### Exercise requirements:
Lines in the entries below where the word "voor" shows up should each be copied.

*** Opening Material for this task ***

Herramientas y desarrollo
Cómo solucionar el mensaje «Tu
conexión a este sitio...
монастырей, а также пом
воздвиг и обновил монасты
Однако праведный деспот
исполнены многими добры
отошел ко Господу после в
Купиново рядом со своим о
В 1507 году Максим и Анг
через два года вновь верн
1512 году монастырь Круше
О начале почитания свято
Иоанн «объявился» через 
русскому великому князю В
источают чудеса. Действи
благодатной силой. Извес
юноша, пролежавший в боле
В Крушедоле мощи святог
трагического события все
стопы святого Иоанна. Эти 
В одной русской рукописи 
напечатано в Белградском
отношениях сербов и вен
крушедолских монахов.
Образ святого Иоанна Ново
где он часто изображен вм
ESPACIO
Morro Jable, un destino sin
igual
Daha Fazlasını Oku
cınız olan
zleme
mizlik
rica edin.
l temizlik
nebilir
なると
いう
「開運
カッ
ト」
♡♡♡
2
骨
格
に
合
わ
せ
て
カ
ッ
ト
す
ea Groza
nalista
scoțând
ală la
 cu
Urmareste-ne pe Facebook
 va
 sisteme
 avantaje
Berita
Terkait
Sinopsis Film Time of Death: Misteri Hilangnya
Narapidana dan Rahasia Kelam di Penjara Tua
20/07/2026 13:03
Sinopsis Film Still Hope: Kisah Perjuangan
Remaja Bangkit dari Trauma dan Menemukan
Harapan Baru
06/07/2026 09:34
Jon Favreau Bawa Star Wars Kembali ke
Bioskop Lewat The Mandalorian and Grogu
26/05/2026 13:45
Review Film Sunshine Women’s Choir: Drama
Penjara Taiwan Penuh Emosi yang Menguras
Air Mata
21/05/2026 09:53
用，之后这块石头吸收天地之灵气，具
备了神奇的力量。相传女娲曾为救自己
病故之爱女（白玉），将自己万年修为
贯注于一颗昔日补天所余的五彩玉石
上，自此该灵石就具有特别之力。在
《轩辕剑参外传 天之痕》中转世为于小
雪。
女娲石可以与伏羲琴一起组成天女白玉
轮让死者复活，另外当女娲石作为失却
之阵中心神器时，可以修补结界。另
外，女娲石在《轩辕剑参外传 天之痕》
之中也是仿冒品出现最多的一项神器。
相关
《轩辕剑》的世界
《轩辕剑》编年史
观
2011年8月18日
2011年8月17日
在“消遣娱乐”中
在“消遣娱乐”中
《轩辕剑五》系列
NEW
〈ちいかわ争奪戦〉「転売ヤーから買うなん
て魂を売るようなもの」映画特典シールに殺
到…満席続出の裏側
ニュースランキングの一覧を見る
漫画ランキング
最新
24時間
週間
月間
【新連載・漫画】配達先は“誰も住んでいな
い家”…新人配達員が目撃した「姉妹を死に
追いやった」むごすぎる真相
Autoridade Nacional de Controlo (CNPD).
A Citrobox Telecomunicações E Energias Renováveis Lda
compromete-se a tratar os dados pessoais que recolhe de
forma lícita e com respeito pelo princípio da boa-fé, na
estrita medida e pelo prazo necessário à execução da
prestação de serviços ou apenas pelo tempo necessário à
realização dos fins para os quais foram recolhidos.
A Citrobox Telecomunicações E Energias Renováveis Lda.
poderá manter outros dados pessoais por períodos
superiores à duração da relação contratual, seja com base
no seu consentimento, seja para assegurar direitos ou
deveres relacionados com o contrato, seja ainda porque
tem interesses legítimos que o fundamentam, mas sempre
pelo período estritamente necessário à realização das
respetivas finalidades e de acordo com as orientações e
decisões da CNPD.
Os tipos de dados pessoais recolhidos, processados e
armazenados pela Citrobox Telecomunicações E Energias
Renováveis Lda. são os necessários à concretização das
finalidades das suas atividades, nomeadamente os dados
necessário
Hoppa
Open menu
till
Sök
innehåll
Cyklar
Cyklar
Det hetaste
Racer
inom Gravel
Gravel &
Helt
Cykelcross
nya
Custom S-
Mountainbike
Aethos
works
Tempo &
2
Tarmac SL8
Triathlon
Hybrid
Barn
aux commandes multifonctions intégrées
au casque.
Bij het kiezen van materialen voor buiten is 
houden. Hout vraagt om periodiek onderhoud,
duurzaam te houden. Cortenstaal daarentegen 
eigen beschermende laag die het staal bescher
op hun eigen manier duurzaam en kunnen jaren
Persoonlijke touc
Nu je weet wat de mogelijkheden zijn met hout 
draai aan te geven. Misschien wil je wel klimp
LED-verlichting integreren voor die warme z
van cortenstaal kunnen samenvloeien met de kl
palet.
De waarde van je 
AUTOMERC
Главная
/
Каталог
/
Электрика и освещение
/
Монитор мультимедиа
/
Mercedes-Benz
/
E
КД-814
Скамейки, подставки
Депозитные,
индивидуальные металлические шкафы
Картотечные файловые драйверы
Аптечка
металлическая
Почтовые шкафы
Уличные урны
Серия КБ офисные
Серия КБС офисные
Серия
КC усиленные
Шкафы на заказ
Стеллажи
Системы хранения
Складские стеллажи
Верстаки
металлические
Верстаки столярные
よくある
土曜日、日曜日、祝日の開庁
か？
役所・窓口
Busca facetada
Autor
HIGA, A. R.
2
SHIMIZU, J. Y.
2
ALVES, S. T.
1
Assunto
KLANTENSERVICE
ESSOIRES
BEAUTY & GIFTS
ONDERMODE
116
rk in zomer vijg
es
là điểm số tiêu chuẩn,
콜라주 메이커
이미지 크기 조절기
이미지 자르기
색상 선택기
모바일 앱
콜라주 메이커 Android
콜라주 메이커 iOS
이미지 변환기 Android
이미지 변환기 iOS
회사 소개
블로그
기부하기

*** Closing Material for this task ***

### Result of this exercise:
Bij het kiezen van materialen voor buiten is 
LED-verlichting integreren voor die warme z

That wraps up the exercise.